**Required action**.
An exact reproduction of the records is required. Images must be left out.

(Data records)
##########
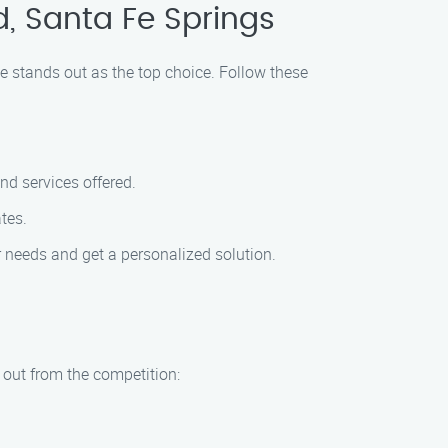
d, Santa Fe Springs
ce stands out as the top choice. Follow these
nd services offered.
tes.
r needs and get a personalized solution.
d out from the competition:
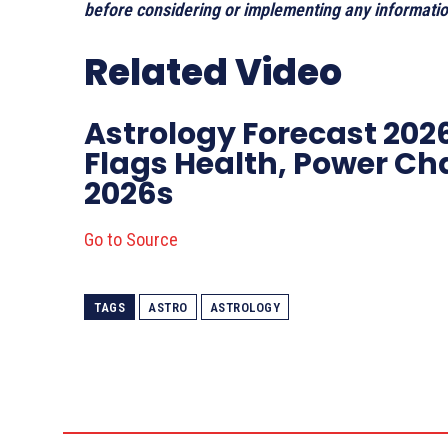
before considering or implementing any information
Related Video
Astrology Forecast 2026
Flags Health, Power Ch
2026s
Go to Source
TAGS
ASTRO
ASTROLOGY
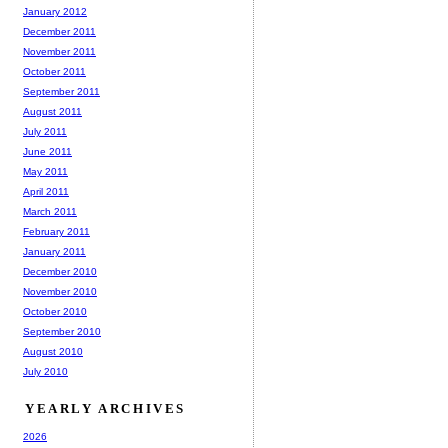
January 2012
December 2011
November 2011
October 2011
September 2011
August 2011
July 2011
June 2011
May 2011
April 2011
March 2011
February 2011
January 2011
December 2010
November 2010
October 2010
September 2010
August 2010
July 2010
YEARLY ARCHIVES
2026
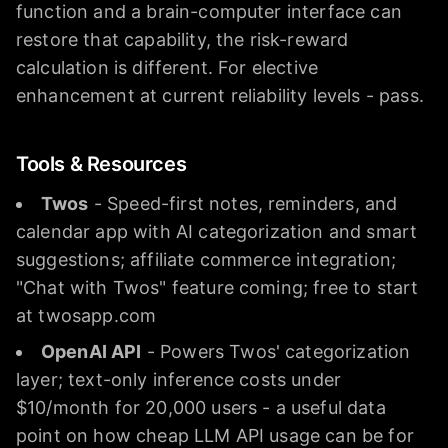
function and a brain-computer interface can
restore that capability, the risk-reward
calculation is different. For elective
enhancement at current reliability levels - pass.
Tools & Resources
Twos
- Speed-first notes, reminders, and
calendar app with AI categorization and smart
suggestions; affiliate commerce integration;
"Chat with Twos" feature coming; free to start
at twosapp.com
OpenAI API
- Powers Twos' categorization
layer; text-only inference costs under
$10/month for 20,000 users - a useful data
point on how cheap LLM API usage can be for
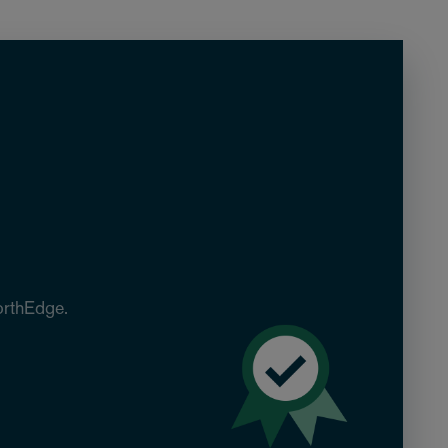
orthEdge.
##########
**Written response**.
d, Santa Fe Springs
ce stands out as the top choice. Follow these
nd services offered.
tes.
r needs and get a personalized solution.
d out from the competition:
before considering or implementing any information
Related Video
Astrology Forecast 2026
Flags Health, Power Ch
2026s
Go to Source
TAGS
ASTRO
ASTROLOGY
January 2012
December 2011
November 2011
October 2011
September 2011
August 2011
July 2011
June 2011
May 2011
April 2011
March 2011
February 2011
January 2011
December 2010
November 2010
October 2010
September 2010
August 2010
July 2010
YEARLY ARCHIVES
2026
function and a brain-computer interface can
restore that capability, the risk-reward
calculation is different. For elective
enhancement at current reliability levels - pass.
Tools & Resources
Twos
- Speed-first notes, reminders, and
calendar app with AI categorization and smart
suggestions; affiliate commerce integration;
"Chat with Twos" feature coming; free to start
at twosapp.com
OpenAI API
- Powers Twos' categorization
layer; text-only inference costs under
$10/month for 20,000 users - a useful data
point on how cheap LLM API usage can be for
orthEdge.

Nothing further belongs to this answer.